Quindi, il presidente di “Prima il Molise” fa sapere che “ho ritenuto necessario e doveroso prendere l’iniziativa di presentare un mio ordine del giorno al presidente Toma, per una sua immediata attivazione al fine di farsi parte attiva, perché venga dato il giusto riconoscimento ai Martiri di Fornelli e di interessarsi per la commutazione motu proprio da parte del Presidente della Repubblica on. Sergio Mattarella, delle medaglie di bronzo in medaglie d’oro sia per l’avv. Laurelli che per il Comune di Fornelli e, per dare, il giusto e doveroso riconoscimento a coloro che secondo il mio carissimo amico e compianto Federico Orlando, sono stati i primi partigiani della resistenza in Italia pur se di idee liberali”, prosegue Romagnuolo.
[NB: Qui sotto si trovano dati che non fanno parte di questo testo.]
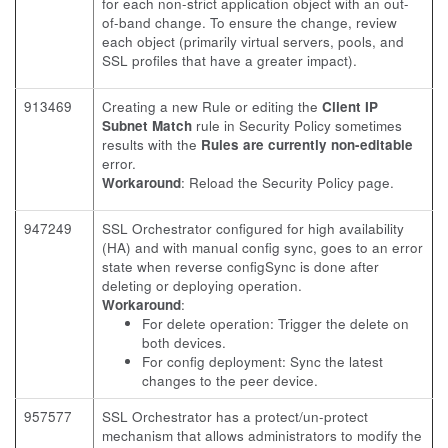
for each non-strict application object with an out-
of-band change. To ensure the change, review
each object (primarily virtual servers, pools, and
SSL profiles that have a greater impact).
913469
Creating a new Rule or editing the
Client IP
Subnet Match
rule in Security Policy sometimes
results with the
Rules are currently non-editable
error.
Workaround
: Reload the Security Policy page.
947249
SSL Orchestrator configured for high availability
(HA) and with manual config sync, goes to an error
state when reverse configSync is done after
deleting or deploying operation.
Workaround
:
For delete operation: Trigger the delete on
both devices.
For config deployment: Sync the latest
changes to the peer device.
957577
SSL Orchestrator has a protect/un-protect
mechanism that allows administrators to modify the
“Da quell’episodio – continua ancora Romagnuolo – viene fuori l’immagine coraggiosa e maestosa dell’avv. Giuseppe Laurelli che, pur potendo fuggire, ebbe a dire ‘che il suo posto era in paese, tra il suo popolo’. La medaglia di bronzo conferita nel 1971 – aggiunge Aida Romagnuolo – la trovo irricevibile, inadeguata, improponibile ed offensiva per i nostri eroi. Ho inoltre chiesto al Consiglio regionale – prosegue Romagnuolo -, di indire la data del 4 ottobre di ogni anno, come la Giornata Regionale dei Martiri di Fornelli e questo, per non dimenticare per davvero e perché i giovani sappiano. La mia non è solo sensibilità verso delle persone che considero affettivamente come miei nonni, ma è solo giustizia e umanità, è il dimostrare una particolare attenzione in una Regione dove troppo spesso si dimenticano in fretta le cose e, ovviamente, dove non vengono date le giuste e doverose attenzioni alle cose importanti come quanto successo a Fornelli”.

Insoma, “I Martiri di Fornelli – conclude Romagnuolo -, sono un Patrimonio dell’intera nostra regione, del nostro Molise e, non possono restare confinati come una storia che interessa solo le famiglie che furono colpite da quelle bestie”.